Madanapalle is Ragu’s hometown and he and Leela live in a quiet community just outside the bustling downtown. They have a beautiful home and were generous guests. Outside of RIVER, they are also affiliated with another school in the city, Hope English Medium School. Through that program, they have relationships with churches in Michigan who provide volunteers. So Anna, a volunteer English teacher fresh out of college, and Lynn, a pastor, joined us for the night. It happened to be the eve (American morning) of the elections. It was nice to be with two other registered voters and have some political discourse. Ragu and Leela are also Christian, and it was my first interaction with Christians since arriving in India. We even had chicken and amazing wine at dinner! Let me tell you after two months of strictly vegetarian, I dominated the chicken platter. It was a great experience to see someone in their home and witness their everyday life.
The next morning as we ran a few errands in town. I began to see Madanapalle in a different light. There is some organization to the chaos, and a community rich in culture and history.

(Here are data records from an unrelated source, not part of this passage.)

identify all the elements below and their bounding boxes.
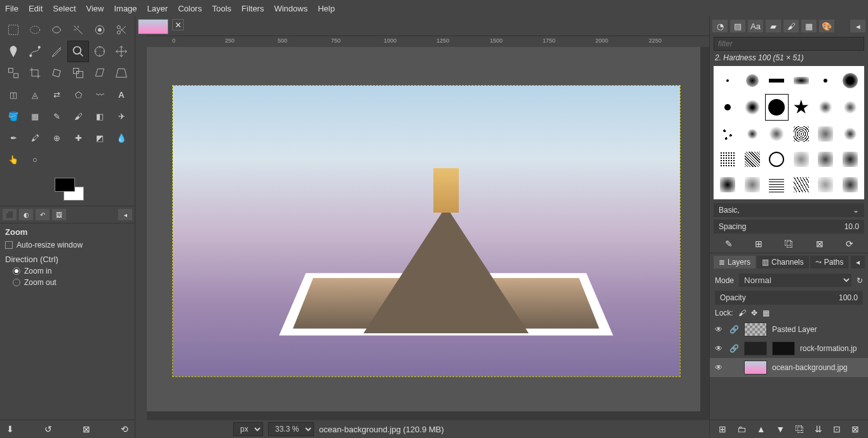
tool-handle-transform[interactable]: ◬ [24, 84, 46, 105]
dock-tab-patterns[interactable]: ▨ [730, 20, 745, 32]
layer-merge-icon[interactable]: ⇊ [815, 424, 822, 434]
link-icon[interactable]: 🔗 [729, 344, 739, 353]
brush-cell[interactable] [765, 147, 789, 171]
brush-cell[interactable] [814, 69, 837, 93]
brush-cell[interactable] [716, 122, 740, 146]
opacity-slider[interactable]: Opacity 100.0 [715, 291, 863, 305]
brush-cell[interactable] [741, 147, 764, 171]
tab-menu[interactable]: ◂ [851, 256, 865, 269]
dock-tab-brushes[interactable]: ◔ [712, 20, 728, 32]
tool-color-picker[interactable] [46, 41, 67, 62]
tool-ellipse-select[interactable] [24, 19, 46, 41]
save-options-icon[interactable]: ⬇ [6, 424, 14, 434]
tool-paintbrush[interactable]: 🖌 [67, 105, 89, 127]
dock-tab-paint[interactable]: 🖌 [783, 20, 799, 32]
tool-heal[interactable]: ✚ [67, 127, 89, 149]
tool-eraser[interactable]: ◧ [89, 105, 111, 127]
mode-select[interactable]: Normal [739, 274, 851, 287]
brush-cell[interactable] [741, 94, 764, 121]
canvas-viewport[interactable] [147, 47, 700, 411]
opt-tab-tool[interactable]: ⬛ [3, 209, 17, 220]
tool-shear[interactable] [89, 62, 111, 84]
layer-down-icon[interactable]: ▼ [776, 424, 785, 434]
tool-align[interactable] [3, 62, 24, 84]
ruler-horizontal[interactable]: 0 250 500 750 1000 1250 1500 1750 2000 2… [147, 36, 709, 47]
brush-cell[interactable] [716, 147, 740, 171]
tool-free-select[interactable] [46, 19, 67, 41]
tool-unified-transform[interactable]: ◫ [3, 84, 24, 105]
tool-fuzzy-select[interactable] [67, 19, 89, 41]
brush-cell[interactable] [814, 173, 837, 197]
menu-tools[interactable]: Tools [212, 4, 231, 13]
brush-cell[interactable] [790, 94, 813, 121]
visibility-icon[interactable]: 👁 [714, 363, 724, 372]
layer-up-icon[interactable]: ▲ [757, 424, 766, 434]
dock-tab-gradients[interactable]: ▰ [766, 20, 781, 32]
dock-tab-menu[interactable]: ◂ [850, 20, 865, 32]
brush-cell[interactable] [839, 69, 862, 93]
lock-position-icon[interactable]: ✥ [751, 309, 757, 317]
zoom-out-radio[interactable]: Zoom out [13, 278, 130, 287]
lock-alpha-icon[interactable]: ▦ [763, 309, 770, 317]
tool-measure[interactable] [89, 41, 111, 62]
brush-cell[interactable] [790, 69, 813, 93]
tool-cage[interactable]: ⬠ [67, 84, 89, 105]
brush-refresh-icon[interactable]: ⟳ [846, 239, 853, 249]
layer-delete-icon[interactable]: ⊠ [851, 424, 859, 434]
brush-cell-selected[interactable] [765, 94, 789, 121]
tool-gradient[interactable]: ▦ [24, 105, 46, 127]
brush-cell[interactable] [814, 94, 837, 121]
tool-perspective[interactable] [111, 62, 132, 84]
tab-channels[interactable]: ▥ Channels [757, 256, 809, 269]
brush-cell[interactable] [839, 94, 862, 121]
menu-colors[interactable]: Colors [178, 4, 202, 13]
brush-cell[interactable] [716, 173, 740, 197]
fg-color[interactable] [55, 178, 75, 192]
image-tab-close[interactable]: ✕ [172, 19, 184, 30]
dock-tab-tool-presets[interactable]: 🎨 [819, 20, 834, 32]
tool-text[interactable]: A [111, 84, 132, 105]
tool-scale[interactable] [67, 62, 89, 84]
ruler-vertical[interactable] [135, 47, 147, 411]
menu-help[interactable]: Help [318, 4, 335, 13]
dock-tab-fonts[interactable]: Aa [748, 20, 763, 32]
tool-airbrush[interactable]: ✈ [111, 105, 132, 127]
brush-cell[interactable] [839, 122, 862, 146]
visibility-icon[interactable]: 👁 [714, 344, 724, 353]
brush-cell[interactable] [790, 147, 813, 171]
menu-filters[interactable]: Filters [241, 4, 264, 13]
brush-cell[interactable] [716, 69, 740, 93]
tool-rotate[interactable] [46, 62, 67, 84]
tool-paths[interactable] [24, 41, 46, 62]
tool-dodge[interactable]: ○ [24, 149, 46, 170]
tab-layers[interactable]: ≣ Layers [714, 256, 756, 269]
tool-crop[interactable] [24, 62, 46, 84]
link-icon[interactable]: 🔗 [729, 325, 739, 334]
brush-cell[interactable] [765, 122, 789, 146]
reset-options-icon[interactable]: ⟲ [121, 424, 128, 434]
canvas[interactable] [172, 85, 681, 377]
layer-name[interactable]: rock-formation.jp [800, 344, 857, 353]
scrollbar-horizontal[interactable] [147, 411, 709, 420]
brush-edit-icon[interactable]: ✎ [725, 239, 733, 249]
tool-ink[interactable]: ✒ [3, 127, 24, 149]
tool-mypaint[interactable]: 🖍 [24, 127, 46, 149]
tool-perspective-clone[interactable]: ◩ [89, 127, 111, 149]
menu-select[interactable]: Select [53, 4, 76, 13]
dock-tab-palettes[interactable]: ▦ [801, 20, 817, 32]
tool-smudge[interactable]: 👆 [3, 149, 24, 170]
image-tab-0[interactable] [138, 19, 168, 34]
tab-paths[interactable]: ⤳ Paths [810, 256, 849, 269]
color-swatch[interactable] [48, 178, 86, 203]
brush-cell[interactable] [790, 122, 813, 146]
brush-filter-input[interactable] [714, 37, 864, 51]
layer-row[interactable]: 👁 🔗 rock-formation.jp [710, 339, 868, 358]
tool-move[interactable] [111, 41, 132, 62]
tool-flip[interactable]: ⇄ [46, 84, 67, 105]
layer-row[interactable]: 👁 ocean-background.jpg [710, 358, 868, 377]
delete-options-icon[interactable]: ⊠ [83, 424, 90, 434]
tool-blur[interactable]: 💧 [111, 127, 132, 149]
menu-layer[interactable]: Layer [147, 4, 168, 13]
layer-group-icon[interactable]: 🗀 [737, 424, 746, 434]
tool-bucket-fill[interactable]: 🪣 [3, 105, 24, 127]
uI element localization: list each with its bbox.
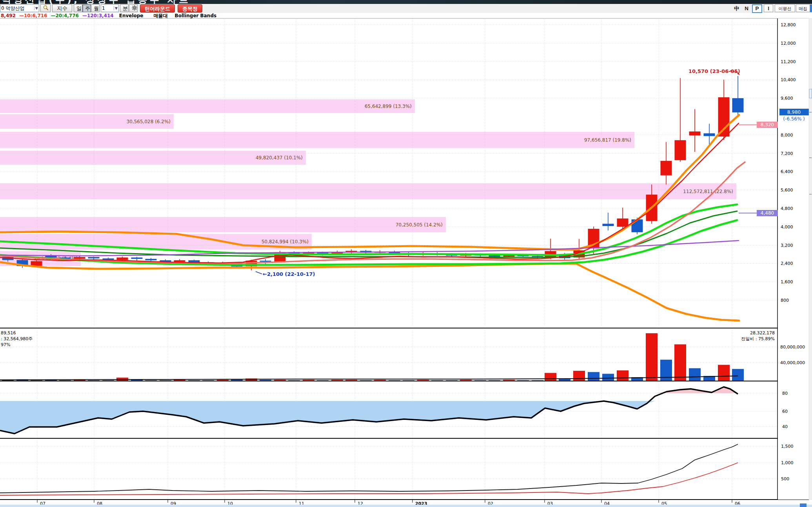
window-bottom-corner <box>800 503 807 507</box>
axis-label: 1,500 <box>781 444 794 449</box>
volume-bar <box>617 370 629 381</box>
line-value-label: 4,480 <box>761 210 774 216</box>
candle-body <box>88 257 100 259</box>
candle-body <box>260 261 271 262</box>
candle-body <box>718 97 730 137</box>
candle-body <box>117 257 128 260</box>
axis-label: 40 <box>782 424 788 429</box>
volume-profile-label: 49,820,437 (10.1%) <box>256 155 303 160</box>
axis-label: 12,000 <box>781 41 796 46</box>
axis-label: 60 <box>782 409 788 414</box>
axis-label: 80,000,000 <box>780 345 805 350</box>
volume-profile-label: 50,824,994 (10.3%) <box>262 239 309 244</box>
volume-bar <box>646 333 658 381</box>
line-value-label: 8,320 <box>761 122 774 128</box>
axis-label: 7,200 <box>781 151 793 156</box>
candle-body <box>675 140 686 160</box>
volume-overlay-left: 97% <box>1 342 10 347</box>
volume-bar <box>674 344 686 381</box>
oscillator-overbought-fill <box>0 387 738 393</box>
candle-body <box>617 219 629 227</box>
volume-bar <box>545 373 556 381</box>
axis-label: 40,000,000 <box>780 360 805 365</box>
window-bottom-strip <box>0 505 812 507</box>
volume-bar <box>660 360 672 381</box>
volume-bar <box>573 371 585 381</box>
low-annotation-arrow <box>256 272 262 274</box>
axis-label: 4,800 <box>781 206 793 211</box>
axis-label: 11,200 <box>781 59 796 64</box>
current-price-value: 8,980 <box>787 109 801 115</box>
candle-body <box>489 255 500 257</box>
volume-bar <box>588 372 599 381</box>
volume-bar <box>718 365 730 381</box>
axis-label: 1,000 <box>781 460 794 465</box>
candle-body <box>704 133 715 136</box>
candle-body <box>174 260 185 262</box>
candle-body <box>145 259 157 261</box>
axis-label: 6,400 <box>781 169 793 174</box>
axis-label: 12,800 <box>781 22 796 27</box>
candle-body <box>661 161 672 175</box>
volume-overlay-right: 전일비 : 75.89% <box>741 336 775 341</box>
axis-label: 3,200 <box>781 243 793 248</box>
candle-body <box>732 98 744 112</box>
axis-label: 10,400 <box>781 77 796 82</box>
volume-profile-band <box>0 99 415 113</box>
axis-label: 1,600 <box>781 279 793 285</box>
axis-label: 8,000 <box>781 133 793 138</box>
envelope-lower-line <box>0 262 739 321</box>
strength-black-line <box>0 444 738 493</box>
low-annotation: ←2,100 (22-10-17) <box>263 271 315 277</box>
candle-body <box>689 131 701 135</box>
axis-label: 500 <box>781 476 789 481</box>
volume-profile-label: 112,572,811 (22.8%) <box>683 189 733 194</box>
volume-bars[interactable] <box>2 333 744 381</box>
volume-bar <box>732 369 744 381</box>
candle-body <box>189 260 200 262</box>
candle-body <box>131 257 143 259</box>
candle-body <box>74 257 85 259</box>
scroll-thumb[interactable] <box>809 89 812 98</box>
chart-window: 덕양산업(주), 성장주 급등주 차트 0 덕양산업 ▼ 지수 일 주 월 1 … <box>0 0 812 507</box>
volume-profile-band <box>0 183 736 199</box>
chart-canvas[interactable]: 65,642,899 (13.3%)30,565,028 (6.2%)97,65… <box>0 0 812 507</box>
volume-profile-label: 97,656,817 (19.8%) <box>584 137 631 143</box>
axis-label: 2,400 <box>781 261 793 266</box>
volume-profile-band <box>0 132 634 148</box>
axis-label: 80 <box>782 391 788 396</box>
volume-overlay-left: : 32,564,980주 <box>1 336 33 341</box>
candle-body <box>31 261 42 266</box>
volume-bar <box>602 374 614 381</box>
axis-label: 5,600 <box>781 188 793 193</box>
candle-body <box>603 224 614 226</box>
volume-overlay-right: 28,322,178 <box>750 330 775 336</box>
axis-label: 4,000 <box>781 224 793 230</box>
current-change-value: (-6.56% ) <box>783 116 805 122</box>
volume-overlay-left: 89,516 <box>1 330 16 336</box>
volume-bar <box>689 368 701 381</box>
volume-profile-label: 30,565,028 (6.2%) <box>127 119 171 124</box>
axis-label: 9,600 <box>781 96 793 101</box>
axis-label: 800 <box>781 298 789 303</box>
volume-profile-label: 65,642,899 (13.3%) <box>365 104 412 109</box>
volume-profile-band <box>0 217 446 232</box>
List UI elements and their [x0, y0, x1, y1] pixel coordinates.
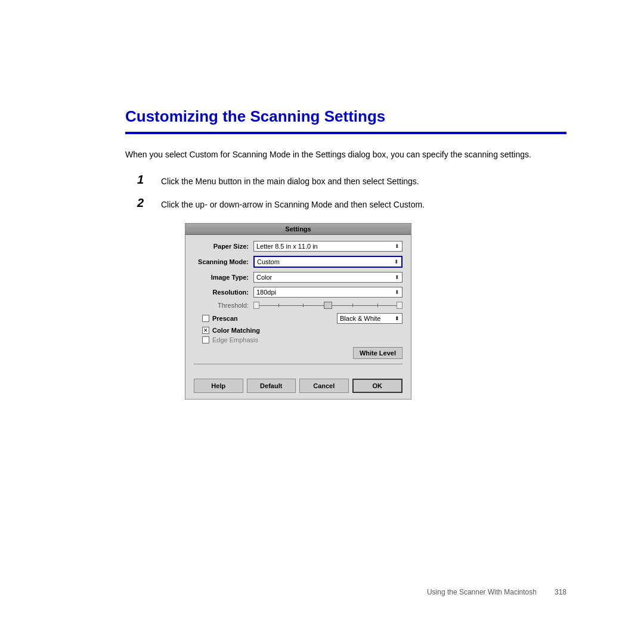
- white-level-button[interactable]: White Level: [353, 347, 402, 359]
- color-matching-label: Color Matching: [212, 327, 260, 334]
- resolution-row: Resolution: 180dpi ⬍: [194, 287, 402, 298]
- footer-right: 318: [555, 588, 566, 596]
- ok-button[interactable]: OK: [352, 379, 403, 393]
- bw-arrow: ⬍: [395, 315, 400, 321]
- default-button[interactable]: Default: [247, 379, 296, 393]
- image-type-row: Image Type: Color ⬍: [194, 272, 402, 283]
- white-level-row: White Level: [194, 347, 402, 359]
- paper-size-row: Paper Size: Letter 8.5 in x 11.0 in ⬍: [194, 241, 402, 252]
- tick-6: [377, 304, 378, 307]
- page-footer: Using the Scanner With Macintosh 318: [427, 588, 566, 596]
- color-matching-row: ✕ Color Matching: [202, 327, 402, 334]
- edge-emphasis-checkbox[interactable]: [202, 336, 209, 343]
- cancel-button[interactable]: Cancel: [299, 379, 349, 393]
- paper-size-label: Paper Size:: [194, 243, 253, 250]
- settings-dialog: Settings Paper Size: Letter 8.5 in x 11.…: [185, 223, 411, 400]
- steps-container: 1 Click the Menu button in the main dial…: [137, 173, 566, 211]
- dialog-buttons: Help Default Cancel OK: [185, 375, 411, 399]
- dialog-title: Settings: [285, 225, 311, 233]
- prescan-checkbox[interactable]: [202, 315, 209, 322]
- color-matching-checkbox[interactable]: ✕: [202, 327, 209, 334]
- step-2-text: Click the up- or down-arrow in Scanning …: [161, 196, 425, 211]
- step-1-text: Click the Menu button in the main dialog…: [161, 173, 419, 188]
- help-button[interactable]: Help: [194, 379, 243, 393]
- threshold-label: Threshold:: [194, 302, 253, 309]
- intro-text: When you select Custom for Scanning Mode…: [125, 148, 566, 161]
- prescan-right: Black & White ⬍: [337, 313, 402, 324]
- resolution-value: 180dpi: [256, 289, 392, 296]
- prescan-row: Prescan Black & White ⬍: [202, 313, 402, 324]
- dialog-box: Settings Paper Size: Letter 8.5 in x 11.…: [185, 223, 411, 400]
- threshold-row: Threshold:: [194, 302, 402, 309]
- tick-3: [303, 304, 304, 307]
- titlebar-lines-right: [314, 227, 408, 231]
- image-type-label: Image Type:: [194, 274, 253, 281]
- prescan-label: Prescan: [212, 315, 238, 322]
- edge-emphasis-row: Edge Emphasis: [202, 336, 402, 343]
- resolution-label: Resolution:: [194, 289, 253, 296]
- slider-thumb-left[interactable]: [253, 302, 259, 309]
- dialog-titlebar: Settings: [185, 224, 411, 235]
- tick-2: [278, 304, 279, 307]
- scanning-mode-arrow: ⬍: [394, 259, 399, 265]
- step-1-number: 1: [137, 173, 161, 187]
- paper-size-arrow: ⬍: [395, 243, 400, 249]
- slider-thumb-right[interactable]: [397, 302, 402, 309]
- step-2: 2 Click the up- or down-arrow in Scannin…: [137, 196, 566, 211]
- step-1: 1 Click the Menu button in the main dial…: [137, 173, 566, 188]
- resolution-select[interactable]: 180dpi ⬍: [253, 287, 402, 298]
- slider-thumb-main[interactable]: [324, 302, 332, 309]
- scanning-mode-row: Scanning Mode: Custom ⬍: [194, 256, 402, 268]
- page-title: Customizing the Scanning Settings: [125, 107, 566, 126]
- scanning-mode-select[interactable]: Custom ⬍: [253, 256, 402, 268]
- footer-text: Using the Scanner With Macintosh 318: [427, 588, 566, 596]
- scanning-mode-label: Scanning Mode:: [194, 258, 253, 265]
- dialog-separator: [194, 364, 402, 364]
- step-2-number: 2: [137, 196, 161, 210]
- bw-select[interactable]: Black & White ⬍: [337, 313, 402, 324]
- paper-size-value: Letter 8.5 in x 11.0 in: [256, 243, 392, 250]
- paper-size-select[interactable]: Letter 8.5 in x 11.0 in ⬍: [253, 241, 402, 252]
- image-type-arrow: ⬍: [395, 274, 400, 280]
- bw-value: Black & White: [340, 315, 380, 322]
- image-type-select[interactable]: Color ⬍: [253, 272, 402, 283]
- edge-emphasis-label: Edge Emphasis: [212, 336, 258, 343]
- titlebar-lines-left: [188, 227, 283, 231]
- dialog-body: Paper Size: Letter 8.5 in x 11.0 in ⬍ Sc…: [185, 235, 411, 375]
- tick-5: [352, 304, 353, 307]
- resolution-arrow: ⬍: [395, 289, 400, 295]
- image-type-value: Color: [256, 274, 392, 281]
- scanning-mode-value: Custom: [257, 258, 392, 265]
- threshold-slider[interactable]: [253, 302, 402, 309]
- prescan-left: Prescan: [202, 315, 337, 322]
- title-underline: [125, 132, 566, 134]
- footer-left: Using the Scanner With Macintosh: [427, 588, 537, 596]
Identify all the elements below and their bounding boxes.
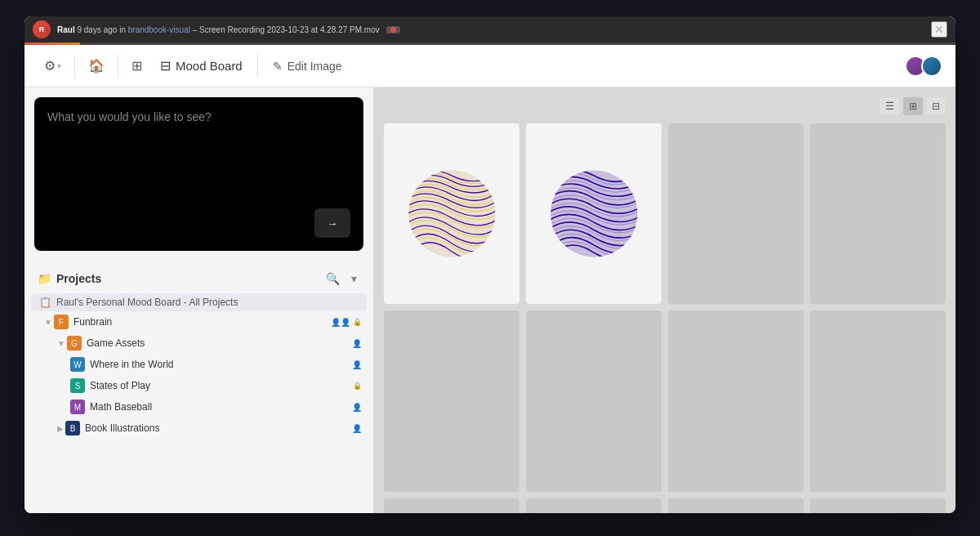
projects-header: 📁 Projects 🔍 ▾ (24, 261, 373, 293)
states-play-lock-icon: 🔒 (353, 382, 362, 390)
apps-button[interactable]: ⊞ (125, 53, 149, 78)
gear-chevron: ▾ (57, 61, 61, 70)
close-button[interactable]: ✕ (931, 21, 947, 38)
modal: R Raul 9 days ago in brandbook-visual – … (24, 16, 956, 513)
root-item-label: Raul's Personal Mood Board - All Project… (56, 297, 362, 308)
funbrain-label: Funbrain (74, 316, 327, 328)
projects-panel: 📁 Projects 🔍 ▾ 📋 (24, 261, 373, 513)
book-illus-label: Book Illustrations (85, 422, 349, 434)
chat-send-button[interactable]: → (314, 208, 350, 238)
progress-bar-fill (24, 42, 80, 45)
projects-label: Projects (56, 272, 101, 285)
grid-view-button[interactable]: ⊞ (903, 97, 923, 115)
states-play-icon: S (70, 378, 85, 393)
funbrain-lock-icon: 🔒 (353, 318, 362, 326)
chat-area: What you would you like to see? → (34, 97, 363, 251)
image-cell-10[interactable] (526, 498, 662, 513)
game-assets-icon: G (67, 336, 82, 351)
where-world-label: Where in the World (90, 359, 349, 370)
toolbar-divider-3 (257, 55, 258, 78)
modal-overlay: R Raul 9 days ago in brandbook-visual – … (0, 0, 980, 536)
image-cell-2[interactable] (526, 123, 662, 304)
art-svg-2 (540, 141, 648, 286)
tree-item-root[interactable]: 📋 Raul's Personal Mood Board - All Proje… (31, 293, 367, 311)
image-cell-7[interactable] (668, 310, 804, 491)
timestamp: 9 days ago in (77, 25, 126, 34)
send-icon: → (327, 217, 337, 230)
home-icon: 🏠 (88, 58, 105, 74)
tree-item-where-world[interactable]: W Where in the World 👤 (31, 354, 367, 375)
game-assets-chevron: ▼ (57, 339, 65, 348)
where-world-icon: W (70, 357, 85, 372)
toolbar: ⚙ ▾ 🏠 ⊞ ⊟ Mood Board ✎ Edit Im (24, 45, 956, 87)
image-cell-12[interactable] (810, 498, 946, 513)
projects-search-button[interactable]: 🔍 (323, 270, 343, 287)
recording-badge (386, 26, 400, 34)
gear-icon: ⚙ (44, 58, 56, 74)
brand-label: brandbook-visual (128, 25, 190, 34)
game-assets-people-icon: 👤 (352, 339, 362, 348)
modal-body: What you would you like to see? → 📁 Proj… (24, 87, 956, 513)
right-panel: ☰ ⊞ ⊟ (374, 87, 956, 513)
mood-board-icon: ⊟ (160, 58, 171, 74)
apps-icon: ⊞ (131, 58, 142, 74)
progress-bar-container[interactable] (24, 42, 956, 45)
large-grid-view-button[interactable]: ⊟ (926, 97, 946, 115)
image-cell-3[interactable] (668, 123, 804, 304)
projects-title: 📁 Projects (38, 272, 101, 285)
user-name: Raul (57, 25, 75, 34)
where-world-people-icon: 👤 (352, 360, 362, 369)
app-shell: R Raul 9 days ago in brandbook-visual – … (0, 0, 980, 536)
home-button[interactable]: 🏠 (82, 53, 111, 78)
tree-item-book-illustrations[interactable]: ▶ B Book Illustrations 👤 (31, 418, 367, 439)
toolbar-divider-2 (118, 55, 118, 78)
user-avatar-2 (921, 56, 942, 77)
tree-item-math-baseball[interactable]: M Math Baseball 👤 (31, 396, 367, 418)
image-cell-5[interactable] (384, 310, 519, 491)
gear-button[interactable]: ⚙ ▾ (38, 53, 68, 78)
tree-item-states-play[interactable]: S States of Play 🔒 (31, 375, 367, 396)
filename: Screen Recording 2023-10-23 at 4.28.27 P… (199, 25, 380, 34)
states-play-label: States of Play (90, 380, 350, 391)
book-illus-icon: B (65, 421, 80, 436)
image-cell-9[interactable] (384, 498, 519, 513)
image-grid (384, 123, 946, 513)
mood-board-button[interactable]: ⊟ Mood Board (152, 53, 251, 78)
image-cell-4[interactable] (810, 123, 946, 304)
funbrain-chevron: ▼ (44, 318, 52, 327)
image-cell-11[interactable] (668, 498, 804, 513)
math-baseball-people-icon: 👤 (352, 403, 362, 412)
toolbar-divider-1 (74, 55, 75, 78)
folder-icon: 📁 (38, 272, 51, 285)
tree-item-funbrain[interactable]: ▼ F Funbrain 👤👤 🔒 (31, 311, 367, 333)
root-folder-icon: 📋 (39, 297, 51, 308)
edit-image-button[interactable]: ✎ Edit Image (265, 55, 350, 78)
user-avatars (905, 56, 942, 77)
image-cell-8[interactable] (810, 310, 946, 491)
edit-image-icon: ✎ (273, 60, 283, 73)
funbrain-people-icon: 👤👤 (331, 318, 350, 327)
math-baseball-icon: M (70, 400, 85, 414)
image-cell-1[interactable] (384, 123, 519, 304)
project-tree: 📋 Raul's Personal Mood Board - All Proje… (24, 293, 373, 439)
projects-dropdown-button[interactable]: ▾ (348, 270, 360, 287)
recording-strip: R Raul 9 days ago in brandbook-visual – … (24, 16, 956, 42)
left-panel: What you would you like to see? → 📁 Proj… (24, 87, 374, 513)
tree-item-game-assets[interactable]: ▼ G Game Assets 👤 (31, 333, 367, 354)
recording-info: Raul 9 days ago in brandbook-visual – Sc… (57, 25, 380, 34)
list-view-button[interactable]: ☰ (880, 97, 900, 115)
raul-avatar: R (33, 20, 51, 38)
image-cell-6[interactable] (526, 310, 662, 491)
funbrain-icon: F (54, 315, 69, 329)
chat-placeholder: What you would you like to see? (47, 110, 350, 123)
book-illus-chevron: ▶ (57, 424, 64, 433)
art-svg-1 (398, 141, 506, 286)
math-baseball-label: Math Baseball (90, 401, 349, 413)
projects-actions: 🔍 ▾ (323, 270, 360, 287)
rec-dot (390, 27, 396, 33)
game-assets-label: Game Assets (87, 337, 349, 349)
grid-toolbar: ☰ ⊞ ⊟ (384, 97, 946, 115)
toolbar-right (905, 56, 942, 77)
separator: – (193, 25, 199, 34)
mood-board-label: Mood Board (176, 59, 243, 73)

I am looking forward to going back this weekend for my shopping and exploring a bit more. Ragu and Leela have insisted that I come back to stay throughout my time here, and I will definitely be taking them up on their offer. As time marches on in the valley, I am learning how important relationships are, and I am enjoying the cultivation of many here.
As I have stated, I am enjoying the deepening friendships I have here. However, getting to know people and letting them into your life can also have it’s difficulties. After my first few weeks here, I was told my several people to hire a maid. It is very cheap, only 8 dollars a month, it gives them money and food on their tables, and let’s be honest, I was not figuring out how to wash my clothes by hand very well. So I finally caved, and hired a maid that worked with other families in the valley. She is to come for one hour a day to my modest apartment, sweep and do my laundry. Once a week she mops and cleans the bathroom as well. If there is the rare occasion of dishes in my sink she also takes care of them.
Krishnima can be very sweet to me. She gave me a foot rub after a nasty bug bite, and brings me groundnuts that her husband harvests. However, I also began to get the sense that she was pulling one on me. One morning she arrived to my apartment shivering. “Akka, I’m cold,” she said. I did not bring many warm things with me. I brought a light rain jacket, a knit poncho and a warm, very nice fleece my mother and sisters got me last Christmas. Without thinking, and because she was so convincing and I can only imagine how cold a saree can leave you, I gave her the fleece, but explicitly told her I needed it back. Not only because I might need it, but it was a thoughtful gift from my family. Well…. it has been a month and she is still wearing it. It has also become pretty dirty as she wears it to work in. I have asked for it back several times, and I know she understands me. I even learned some Telugu phrases to really drive the point home. She is still wearing it, even this morning when the heat index did not call for it.
Then again, the morning I got out of the hospital, I was asleep when she arrived. She came into my house sobbing and collapsed into my arms, crying for almost an hour. She apparently had some teeth pulled and she was having horrible pain. I explained to her that she didn’t need to work that day, I was sick and she clearly wasn’t in any condition to work. In fact, I wanted her to leave because of my illness. Not only did she ignore me and stay, she whimpered as she cleaned. Every time she bent down she would let out wail from the pain. When she finally finished, she then asked me for money, although I had already paid her due salary. She pointed at her mouth and kept crying. I held strong and did not give her money, but after she left I had a pit in my stomach. This was exactly what I had hoped to avoid when I first hired a maid. I really struggled with guilt.
I grew up in a home with chores, and working parents. We did not have hired help. Overall, my community is not the type to have maids. In fact, my friends and I looked down on anyone in our neighborhood who didn’t help out in their homes. In India, there is a different culture surrounding hired help, and I actually was excited when I first hired Krishnima, because in my head, I was helping her by hiring her. I had a romantic notion of the relationship that would blossom between us. I would come over for traditional holidays to her home in the village and she would look after me as some sort of maternal figure.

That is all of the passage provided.